# [ANN] stdio-0.2.0.0

Today I’m very happy to announce a new beta version of stdio is released on hackage, there’re some large additions in this version:

• Add UDP module.
• Add JSON module.
• Add ToText class to Std.Data.TextBuilder module.

The largest addition is a new JSON module, features full RFC 8259 compliance and 2~3x faster performance. Try to bring big improvements over a very mature library like aeson is not an easy task, parts of the improvements come from faster Parser and Builder infrastructures in stdio. But we also made a few other improvements:

• To improve building lookup table during JSON parsing(and many other formats as well), An ordered map module based on sorted vectors and binary-search is also added, there’re actually four modules providing similar functions to containers:

• Std.Data.Vector.FlatMap
• Std.Data.Vector.FlatIntMap
• Std.Data.Vector.FlatSet
• Std.Data.Vector.FlatIntSet

These data structures have different time and memory characteristics from tree-based ones, and suits some situations better, e.g. intermediate lookup table.
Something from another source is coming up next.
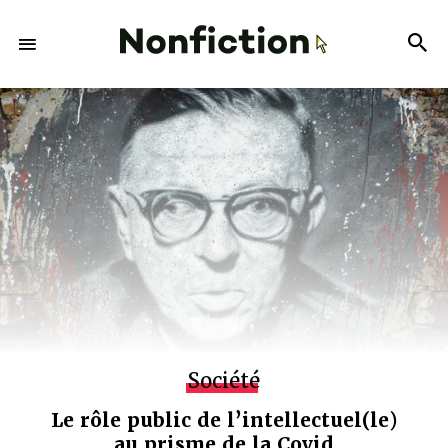
Société
Le rôle public de l’intellectuel(le)
au prisme de la Covid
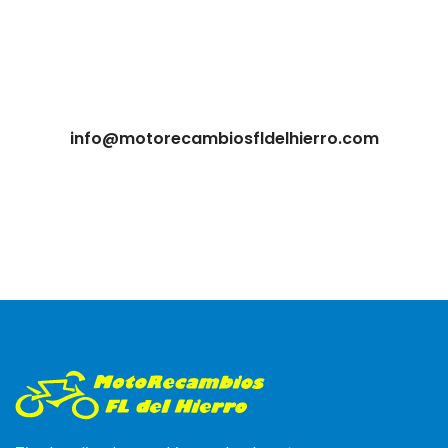
info@motorecambiosfldelhierro.com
• To improve JSON string parsing, we made an UTF-8 validation state machine with JSON unescaping logic built-in written in C, combine with the ability to scan a whole chunk of input(provided by our new Parser, namely scanChunks), we now have faster JSON string parsing performance than some native code(JSON.parse from nodejs).
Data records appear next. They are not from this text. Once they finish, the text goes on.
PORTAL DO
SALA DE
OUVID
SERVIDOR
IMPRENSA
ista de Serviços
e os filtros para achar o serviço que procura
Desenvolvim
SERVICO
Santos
• Numeric parsing is also improved, e.g. we changed Integer decoding loop to use machine words if range permits, then covert the result to Integer rather than use Integer all the time.

There’re also lots of improvements and simplifications contribute to faster performance. Overall this is good proof that our new Parser and Builder infrastructures work well.

Besides the JSON module, another important addition is the ToText class in Std.Data.TextBuilder, which is also derivable via generics. The format is chosen to follow Show class as much as possible, this is a very handy class when you need to quickly turn something into a builder or text.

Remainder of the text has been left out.